The player, a cross-platform, browser-based application used to view animation, video, and interactivity on web pages, is holding back the web, according to the group’s online manifesto.
Flash makes the web less accessible
“Flash Player is dead. Its time has passed. It’s buggy. It crashes a lot. It requires constant security updates. It doesn’t work on most mobile devices. It’s a fossil, left over from the era of closed standards and unilateral corporate control of web technology. Websites that rely on Flash present a completely inconsistent,and often unusable, experience for fast-growing percentage of the users who don’t use a desktop browser. It introduces some scary security and privacy issues by way of Flash cookies,” said the group on its website.
In its manifesto, the group encourages users to join the fight and not only uninstall the software, but also help other, less technically minded users, do the same. The site gives detailed instructions and reccomendations on ways to rid your home and office from Adobe Flash Player, including petitioning you IT department and using HTML5 options when available.
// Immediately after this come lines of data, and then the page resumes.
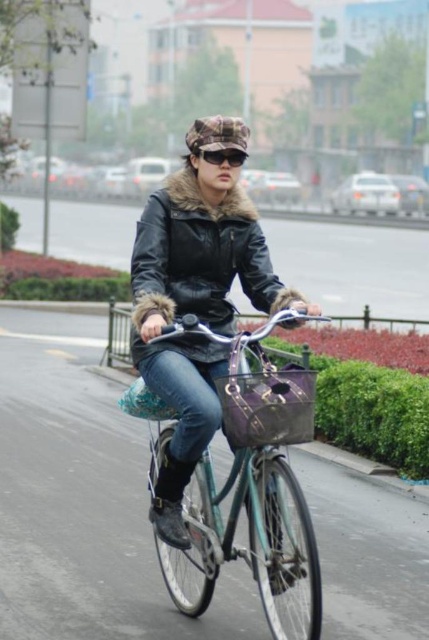 Is point (238, 380) positioned before point (218, 161)?

Yes, point (238, 380) is closer to viewer.

Does teal metallic bicycle at center appear under black matte sunglasses at center?

Correct, teal metallic bicycle at center is located below black matte sunglasses at center.

Identify the location of teal metallic bicycle at center. (251, 477).

I want to click on teal metallic bicycle at center, so click(251, 477). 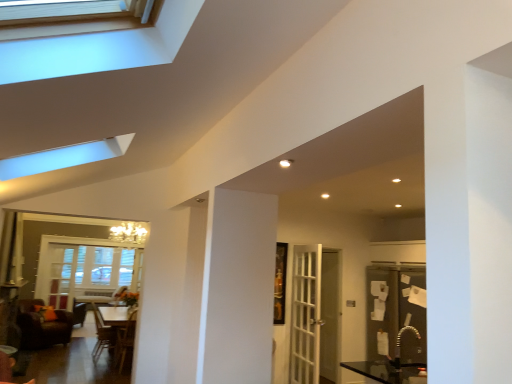 Question: In terms of size, does dark brown leather armchair at center, the first armchair viewed from the left, appear bigger or smaller than brown leather armchair at lower left, which appears as the 2th armchair when viewed from the left?

Choices:
 (A) small
 (B) big

Answer: (B)

Question: From the image's perspective, is dark brown leather armchair at center, the first armchair viewed from the left, positioned above or below brown leather armchair at lower left, which is the first armchair from right to left?

Choices:
 (A) below
 (B) above

Answer: (A)

Question: Which is farther from the gold metallic sink at lower right?

Choices:
 (A) brown leather armchair at lower left, which is the first armchair from right to left
 (B) clear glass screen door at center
 (C) white glass window at lower left, which ranks as the second window in front-to-back order
 (D) white glossy table at center
 (E) clear glass window at upper left, marked as the 2th window in a back-to-front arrangement

Answer: (E)

Question: Estimate the real-world distances between objects in this image. Which object is closer to the gold metallic sink at lower right?

Choices:
 (A) clear glass screen door at center
 (B) white glass window at lower left, the first window positioned from the left
 (C) white glossy table at center
 (D) brown leather armchair at lower left, which is the first armchair from right to left
 (E) white glass door at center

Answer: (A) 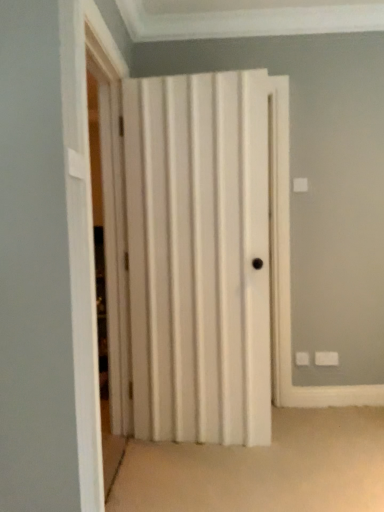 The height and width of the screenshot is (512, 384). In order to click on free spot to the right of white wood folding door at center in this screenshot , I will do `click(219, 471)`. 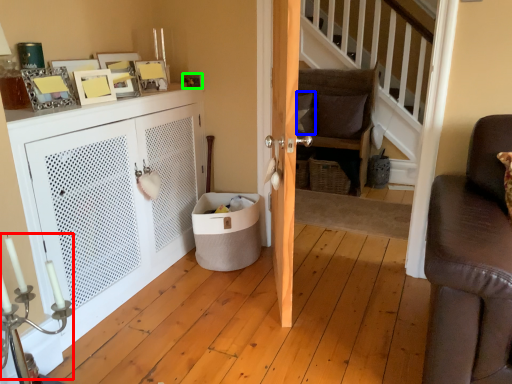 Question: Considering the real-world distances, which object is closest to candle holder (highlighted by a red box)? pillow (highlighted by a blue box) or picture frame (highlighted by a green box).

Choices:
 (A) pillow
 (B) picture frame

Answer: (B) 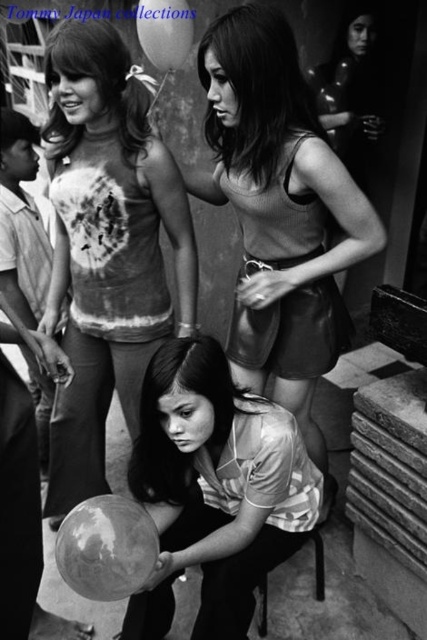 Question: Which point is closer to the camera taking this photo?

Choices:
 (A) (195, 426)
 (B) (251, 211)

Answer: (A)

Question: Is striped fabric blouse at center above metallic black chair at lower center?

Choices:
 (A) no
 (B) yes

Answer: (B)

Question: Which point is farther from the camera taking this photo?

Choices:
 (A) (221, 488)
 (B) (310, 246)

Answer: (B)

Question: Which object appears closest to the camera in this image?

Choices:
 (A) striped fabric blouse at center
 (B) metallic black chair at lower center
 (C) tie-dye fabric shirt at upper left

Answer: (A)

Question: Does matte black tank top at center appear on the left side of striped fabric blouse at center?

Choices:
 (A) no
 (B) yes

Answer: (A)

Question: Is the position of striped fabric blouse at center more distant than that of metallic black chair at lower center?

Choices:
 (A) no
 (B) yes

Answer: (A) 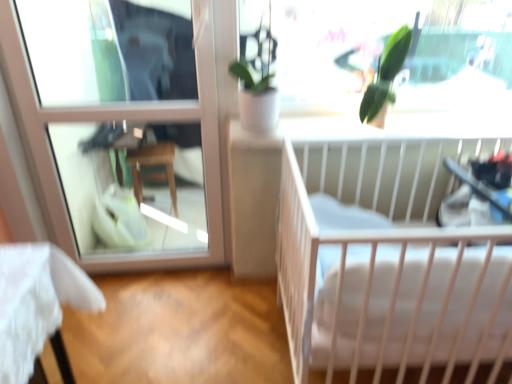 At what (x,y) coordinates should I click in order to perform the action: click on clear glass window at upper left. Please return your answer as a coordinate pair (x, y). The width and height of the screenshot is (512, 384). Looking at the image, I should click on (124, 120).

What do you see at coordinates (124, 120) in the screenshot? Image resolution: width=512 pixels, height=384 pixels. I see `clear glass window at upper left` at bounding box center [124, 120].

Identify the location of black plastic baby carriage at right. (472, 202).

Considering the sizes of objects white matte crib at right and clear glass window at upper left in the image provided, who is taller, white matte crib at right or clear glass window at upper left?

clear glass window at upper left is taller.

Can you confirm if white matte crib at right is smaller than clear glass window at upper left?

No.

From the image's perspective, which object appears higher, white matte crib at right or clear glass window at upper left?

From the image's view, clear glass window at upper left is above.

This screenshot has height=384, width=512. Find the location of `infant bed lying on the right of green leafy plant at upper center`. infant bed lying on the right of green leafy plant at upper center is located at coordinates (387, 261).

Is green leafy plant at upper center turned away from white matte crib at right?

No.

From the image's perspective, is green leafy plant at upper center positioned above or below white matte crib at right?

From the image's perspective, green leafy plant at upper center appears above white matte crib at right.

Considering the relative sizes of green leafy plant at upper center and white matte crib at right in the image provided, is green leafy plant at upper center shorter than white matte crib at right?

Indeed, green leafy plant at upper center has a lesser height compared to white matte crib at right.

How many degrees apart are the facing directions of clear glass window at upper left and green leafy plant at upper center?

They differ by 0.487 degrees in their facing directions.

How much distance is there between clear glass window at upper left and green leafy plant at upper center?

clear glass window at upper left is 91.32 centimeters away from green leafy plant at upper center.

From the image's perspective, between clear glass window at upper left and green leafy plant at upper center, which one is located above?

green leafy plant at upper center appears higher in the image.

Is clear glass window at upper left situated inside green leafy plant at upper center or outside?

clear glass window at upper left lies outside green leafy plant at upper center.

Based on the photo, measure the distance between white matte crib at right and black plastic baby carriage at right.

A distance of 14.01 inches exists between white matte crib at right and black plastic baby carriage at right.

Considering the sizes of objects white matte crib at right and black plastic baby carriage at right in the image provided, who is taller, white matte crib at right or black plastic baby carriage at right?

white matte crib at right is taller.

Considering the positions of points (302, 259) and (486, 213), is point (302, 259) closer to camera compared to point (486, 213)?

Yes, it is.

From a real-world perspective, is white matte crib at right physically below black plastic baby carriage at right?

Yes, from a real-world perspective, white matte crib at right is below black plastic baby carriage at right.

Is the depth of white matte crib at right greater than that of white soft mattress at center?

No, white matte crib at right is closer to the camera.

Looking at this image, from the image's perspective, is white matte crib at right positioned above or below white soft mattress at center?

white matte crib at right is above white soft mattress at center.

Is white matte crib at right taller than white soft mattress at center?

Indeed, white matte crib at right has a greater height compared to white soft mattress at center.

Considering the positions of objects green leafy plant at upper center and black plastic baby carriage at right in the image provided, who is more to the left, green leafy plant at upper center or black plastic baby carriage at right?

green leafy plant at upper center is more to the left.

Where is `window screen above the black plastic baby carriage at right (from the image's perspective)`? This screenshot has width=512, height=384. window screen above the black plastic baby carriage at right (from the image's perspective) is located at coordinates (381, 52).

Based on the photo, from a real-world perspective, is green leafy plant at upper center positioned above or below black plastic baby carriage at right?

From a real-world perspective, green leafy plant at upper center is physically above black plastic baby carriage at right.

Between green leafy plant at upper center and black plastic baby carriage at right, which one has larger width?

With larger width is black plastic baby carriage at right.

Looking at this image, which of these two, black plastic baby carriage at right or white matte crib at right, is bigger?

With larger size is white matte crib at right.

Between black plastic baby carriage at right and white matte crib at right, which one has larger width?

white matte crib at right.

Image resolution: width=512 pixels, height=384 pixels. In order to click on infant bed lying in front of the black plastic baby carriage at right in this screenshot , I will do `click(387, 261)`.

Which is closer to the camera, [441,225] or [352,244]?

Clearly, point [441,225] is more distant from the camera than point [352,244].

You are a GUI agent. You are given a task and a screenshot of the screen. Output one action in this format:
    pyautogui.click(x=<x>, y=<y>)
    Task: Click on the infant bed below the clear glass window at upper left (from the image's perspective)
    Image resolution: width=512 pixels, height=384 pixels.
    Given the screenshot: What is the action you would take?
    pyautogui.click(x=387, y=261)

You are a GUI agent. You are given a task and a screenshot of the screen. Output one action in this format:
    pyautogui.click(x=<x>, y=<y>)
    Task: Click on the infant bed on the right of green leafy plant at upper center
    Image resolution: width=512 pixels, height=384 pixels.
    Given the screenshot: What is the action you would take?
    pyautogui.click(x=387, y=261)

From the image, which object appears to be nearer to green leafy plant at upper center, clear glass window at upper left or white soft mattress at center?

Based on the image, clear glass window at upper left appears to be nearer to green leafy plant at upper center.

When comparing their distances from white soft mattress at center, does white matte crib at right or green leafy plant at upper center seem closer?

The object closer to white soft mattress at center is white matte crib at right.

Based on their spatial positions, is white soft mattress at center or clear glass window at upper left further from white matte crib at right?

clear glass window at upper left.

When comparing their distances from black plastic baby carriage at right, does green leafy plant at upper center or white matte crib at right seem closer?

Based on the image, white matte crib at right appears to be nearer to black plastic baby carriage at right.

From the image, which object appears to be farther from white soft mattress at center, white matte crib at right or black plastic baby carriage at right?

black plastic baby carriage at right lies further to white soft mattress at center than the other object.

Looking at the image, which one is located further to white matte crib at right, black plastic baby carriage at right or green leafy plant at upper center?

green leafy plant at upper center.

From the picture: Based on their spatial positions, is white matte crib at right or green leafy plant at upper center further from clear glass window at upper left?

Based on the image, white matte crib at right appears to be further to clear glass window at upper left.

Looking at this image, considering their positions, is green leafy plant at upper center positioned closer to white soft mattress at center than black plastic baby carriage at right?

black plastic baby carriage at right is positioned closer to the anchor white soft mattress at center.

The height and width of the screenshot is (384, 512). Identify the location of baby carriage that lies between green leafy plant at upper center and white matte crib at right from top to bottom. (472, 202).

Locate an element on the screen. The image size is (512, 384). mattress between clear glass window at upper left and white matte crib at right is located at coordinates (379, 302).

Locate an element on the screen. This screenshot has width=512, height=384. window screen situated between clear glass window at upper left and black plastic baby carriage at right from left to right is located at coordinates (381, 52).

The image size is (512, 384). In order to click on infant bed situated between clear glass window at upper left and black plastic baby carriage at right from left to right in this screenshot , I will do `click(387, 261)`. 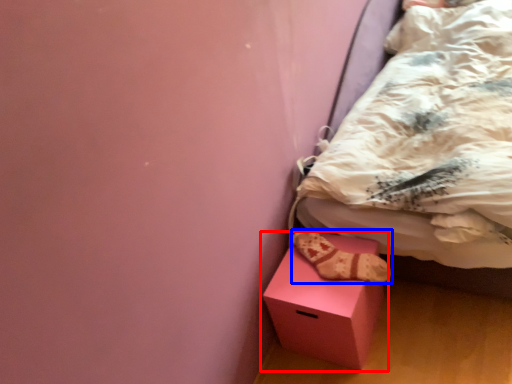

It also justifies its desire to actively rid the world of Flash Player, stating “As we’ve seen with other outdated web technologies (most notably the much-lamented Internet Explorer 6), as long as software is installed on machines, there will be a contingent of decision makers who mandate its use, and there will be a requirement of continued support, the plugin will live on, and folks will continue to develop for it. Also, for unknown reasons, Adobe is still sticking with Flash as a desktop browsing technology. The only way to truly force the web to embrace modern open standards is to invalidate old technology.”
Google Analytics. For shame!
The group does admit that the transition will be painful and that some sites, including Google Analytics, will be less usable, but claims that the sacrifice will be worthwhile as “the more of us who run browsers that don’t support Flash, the quicker that pain will subside.”
This is not a campaign against Adobe or the Flash platform, notes the group, “Adobe has stated they believe HTML5 is the future of web browsing. We’re simply trying to help them get there a little faster.”